Task description: Show each line from the listing that includes the word "الجبل".

Segment Start: Task data

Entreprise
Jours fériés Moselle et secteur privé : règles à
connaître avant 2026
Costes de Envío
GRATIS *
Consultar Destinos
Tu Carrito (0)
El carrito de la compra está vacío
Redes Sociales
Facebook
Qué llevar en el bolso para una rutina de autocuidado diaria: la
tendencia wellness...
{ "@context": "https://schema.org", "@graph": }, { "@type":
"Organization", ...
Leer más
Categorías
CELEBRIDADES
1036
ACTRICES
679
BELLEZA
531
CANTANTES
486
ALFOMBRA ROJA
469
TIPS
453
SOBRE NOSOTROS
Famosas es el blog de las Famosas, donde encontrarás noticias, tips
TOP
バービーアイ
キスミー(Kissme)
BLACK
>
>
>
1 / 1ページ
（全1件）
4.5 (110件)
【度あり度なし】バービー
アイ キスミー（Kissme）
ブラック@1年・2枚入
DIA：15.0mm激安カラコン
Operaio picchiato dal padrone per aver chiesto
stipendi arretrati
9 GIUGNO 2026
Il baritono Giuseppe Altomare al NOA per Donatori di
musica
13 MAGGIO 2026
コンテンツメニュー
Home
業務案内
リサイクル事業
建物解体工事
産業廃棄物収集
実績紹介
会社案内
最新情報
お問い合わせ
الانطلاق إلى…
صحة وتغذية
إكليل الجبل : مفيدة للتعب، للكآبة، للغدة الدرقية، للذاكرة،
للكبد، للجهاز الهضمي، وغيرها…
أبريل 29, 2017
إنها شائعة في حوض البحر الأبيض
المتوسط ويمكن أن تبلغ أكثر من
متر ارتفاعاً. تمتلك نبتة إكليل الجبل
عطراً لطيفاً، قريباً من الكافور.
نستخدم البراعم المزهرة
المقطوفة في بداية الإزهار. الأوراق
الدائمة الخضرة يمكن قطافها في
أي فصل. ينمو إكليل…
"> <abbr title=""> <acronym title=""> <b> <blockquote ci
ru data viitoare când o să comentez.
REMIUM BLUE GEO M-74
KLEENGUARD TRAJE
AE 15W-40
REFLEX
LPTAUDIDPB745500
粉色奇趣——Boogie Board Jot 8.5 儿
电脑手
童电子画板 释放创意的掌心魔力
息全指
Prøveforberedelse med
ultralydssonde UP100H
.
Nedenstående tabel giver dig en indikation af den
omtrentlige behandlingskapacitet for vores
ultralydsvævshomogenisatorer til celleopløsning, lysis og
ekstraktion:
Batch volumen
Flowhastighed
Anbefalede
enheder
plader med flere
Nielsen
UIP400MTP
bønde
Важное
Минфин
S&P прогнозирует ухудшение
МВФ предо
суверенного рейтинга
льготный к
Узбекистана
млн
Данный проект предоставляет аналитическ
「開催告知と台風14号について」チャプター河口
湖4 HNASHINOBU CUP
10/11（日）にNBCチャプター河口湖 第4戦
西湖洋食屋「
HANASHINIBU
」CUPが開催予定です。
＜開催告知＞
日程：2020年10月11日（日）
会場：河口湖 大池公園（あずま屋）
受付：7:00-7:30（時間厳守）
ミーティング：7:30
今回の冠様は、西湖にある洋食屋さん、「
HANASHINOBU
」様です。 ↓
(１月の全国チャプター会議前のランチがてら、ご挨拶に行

Segment End: Task data
Segment Start: Task data

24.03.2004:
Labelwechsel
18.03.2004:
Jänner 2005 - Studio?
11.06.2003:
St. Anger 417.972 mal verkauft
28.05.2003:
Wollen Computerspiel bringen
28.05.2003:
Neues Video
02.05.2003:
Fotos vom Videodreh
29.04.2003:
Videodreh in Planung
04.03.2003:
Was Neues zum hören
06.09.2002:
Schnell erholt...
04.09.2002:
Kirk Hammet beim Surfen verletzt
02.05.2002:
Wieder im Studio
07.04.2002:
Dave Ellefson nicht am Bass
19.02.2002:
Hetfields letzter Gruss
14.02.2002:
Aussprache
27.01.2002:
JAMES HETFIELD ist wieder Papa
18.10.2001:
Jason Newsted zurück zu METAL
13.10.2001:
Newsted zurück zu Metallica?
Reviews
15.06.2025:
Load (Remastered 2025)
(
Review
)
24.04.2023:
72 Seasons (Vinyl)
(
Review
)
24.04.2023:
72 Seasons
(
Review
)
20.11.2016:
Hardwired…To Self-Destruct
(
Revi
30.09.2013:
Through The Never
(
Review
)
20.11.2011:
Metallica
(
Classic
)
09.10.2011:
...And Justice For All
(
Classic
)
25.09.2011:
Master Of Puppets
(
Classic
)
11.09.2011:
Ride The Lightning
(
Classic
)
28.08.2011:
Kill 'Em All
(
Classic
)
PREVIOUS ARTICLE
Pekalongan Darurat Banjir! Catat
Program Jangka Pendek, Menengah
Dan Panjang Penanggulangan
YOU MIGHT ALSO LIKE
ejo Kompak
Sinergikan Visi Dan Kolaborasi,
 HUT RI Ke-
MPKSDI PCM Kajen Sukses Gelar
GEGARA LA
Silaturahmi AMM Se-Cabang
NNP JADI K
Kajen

Segment End: Task data

Exercise answer:
إكليل الجبل : مفيدة للتعب، للكآبة، للغدة الدرقية، للذاكرة،
متر ارتفاعاً. تمتلك نبتة إكليل الجبل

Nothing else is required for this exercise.